SS 2009 Course: A-Capella Music of South Africa

Course 194
Date: Friday 23 January
Time: 1.00 pm
Full Price: R54,00 Staff: R27,00 Reduced: R14,00
**Tickets are on sale at the door only if seats are available: R60,00; staff & reduced (on production of cards): R32,00.

A-Cappella Music of South Africa: ‘A Nation Scored in Four Parts’
Presented by
Neo Muyanga, composer and musician

Vocal music accompanied South Africa as the nation shaped itself into our fledgling democracy. This lunch-time lecture will argue that there are two reasons why the a-cappella music of our past is so beloved internationally and locally: while the world outside admired how our communal singing gave ‘voice’ to our struggles against colonialism and apartheid, choral singing was regarded locally not only as a way to vent frustration and despair about our political situation but also as a means of expressing sophistication, erudition and ‘cool’.

A number of South Africa’s SADC neighbours adopted Nkosi sikelel’ i-Africa (written by Enoch Sontonga in 1897), each fashioning the famous melody into its own song of patria.
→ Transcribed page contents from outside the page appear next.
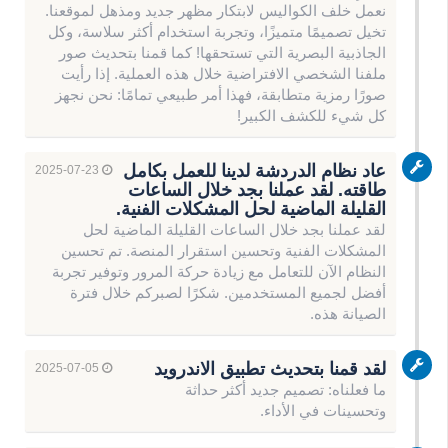
نعمل خلف الكواليس لابتكار مظهر جديد ومذهل لموقعنا.
تخيل تصميمًا متميزًا، وتجربة استخدام أكثر سلاسة، وكل
الجاذبية البصرية التي تستحقها! كما قمنا بتحديث صور
ملفنا الشخصي الافتراضية خلال هذه العملية. إذا رأيت
صورًا رمزية متطابقة، فهذا أمر طبيعي تمامًا: نحن نجهز
كل شيء للكشف الكبير!
عاد نظام الدردشة لدينا للعمل بكامل
2025-07-23
طاقته. لقد عملنا بجد خلال الساعات
القليلة الماضية لحل المشكلات الفنية.
لقد عملنا بجد خلال الساعات القليلة الماضية لحل
المشكلات الفنية وتحسين استقرار المنصة. تم تحسين
النظام الآن للتعامل مع زيادة حركة المرور وتوفير تجربة
أفضل لجميع المستخدمين. شكرًا لصبركم خلال فترة
الصيانة هذه.
لقد قمنا بتحديث تطبيق الاندرويد
2025-07-05
ما فعلناه: تصميم جديد أكثر حداثة
وتحسينات في الأداء.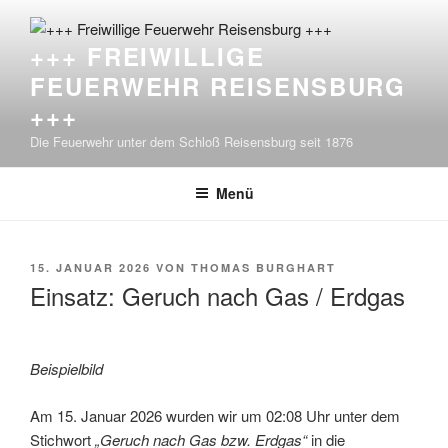
Zum
Inhalt
+++ FREIWILLIGE
springen
FEUERWEHR REISENSBURG
+++
Die Feuerwehr unter dem Schloß Reisensburg seit 1876
Menü
VERÖFFENTLICHT
15. JANUAR 2026
VON
THOMAS BURGHART
AM
Einsatz: Geruch nach Gas / Erdgas
Beispielbild
Am 15. Januar 2026 wurden wir um 02:08 Uhr unter dem
Stichwort
„Geruch nach Gas bzw. Erdgas“
in die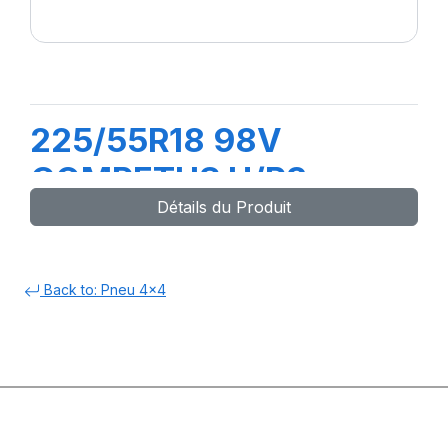
225/55R18 98V
COMPETUS H/P3
Détails du Produit
Back to: Pneu 4x4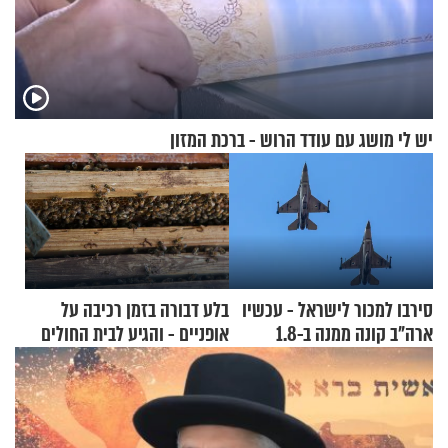
יש לי מושג עם עודד הרוש - ברכת המזון
סירבו למכור לישראל - עכשיו
בלע דבורה בזמן רכיבה על
ארה"ב קונה ממנה ב-1.8
אופניים - והגיע לבית החולים
מיליארד דולר
במצב מסכן חיים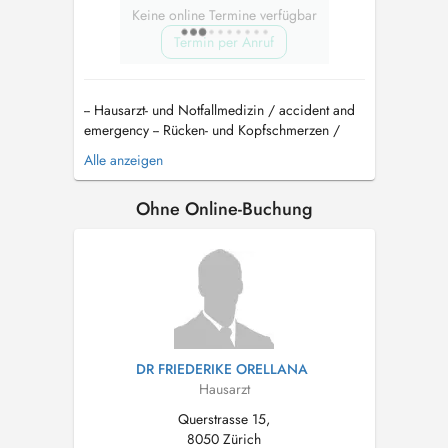
Keine online Termine verfügbar
Termin per Anruf
-- Hausarzt- und Notfallmedizin / accident and
emergency -- Rücken- und Kopfschmerzen /
Headache -- Bandscheibenvorfälle Hals und
Alle anzeigen
Rücken / Spine -- Hausbesuche und
Hausbetreuung -- Gynäkologische
Ohne Online-Buchung
Jahreskontrolle -- Ultraschalluntersuchungen --
Hautkrankheiten, Ästhetische Dermato...
DR FRIEDERIKE ORELLANA
Hausarzt
Querstrasse 15,
8050 Zürich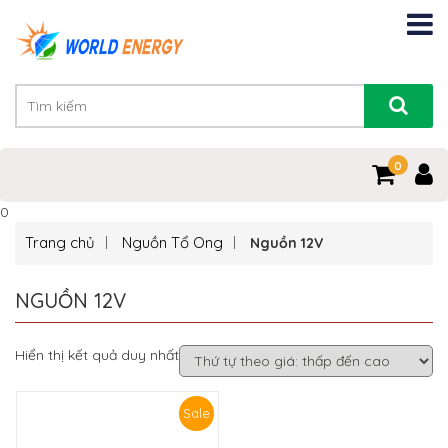
0
0
Trang chủ
Nguồn Tổ Ong
Nguồn 12V
NGUỒN 12V
Hiển thị kết quả duy nhất
Sale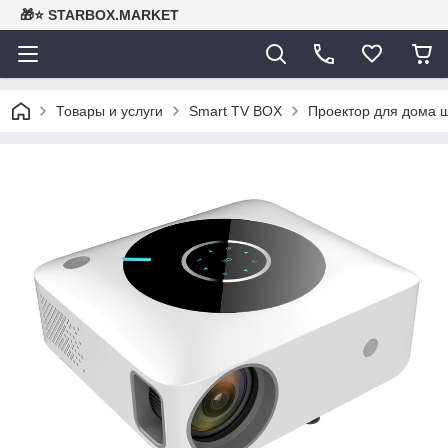
🎁⭐ STARBOX.MARKET
Товары и услуги
Smart TV BOX
Проектор для дома ш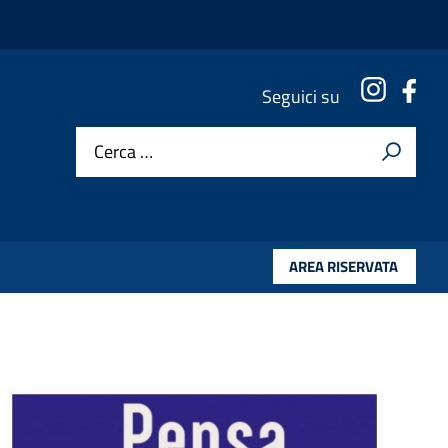
Instagr
Fac
Seguici su
Cerca …
AREA RISERVATA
The 1960s saw Miriam Makeba become the first world superstar from Africa, following the release of the collaborative album An Evening with Belafonte and Makeba, featuring a number of a-cappella struggle songs. More recently, in 2008, the ‘scathamiya’ supergroup Ladysmith Black Mambazo and the Soweto Gospel Choir received Grammy awards in the USA. Yet we seldom hear their music on South African radio stations and their videos are not on high rotation on our TV channels.

This lecture will ask why this is so. It will consider whether South Africans have lost interest in our vocal music and whether it still has the potential to serve as a mirror reflecting our current socio-political condition.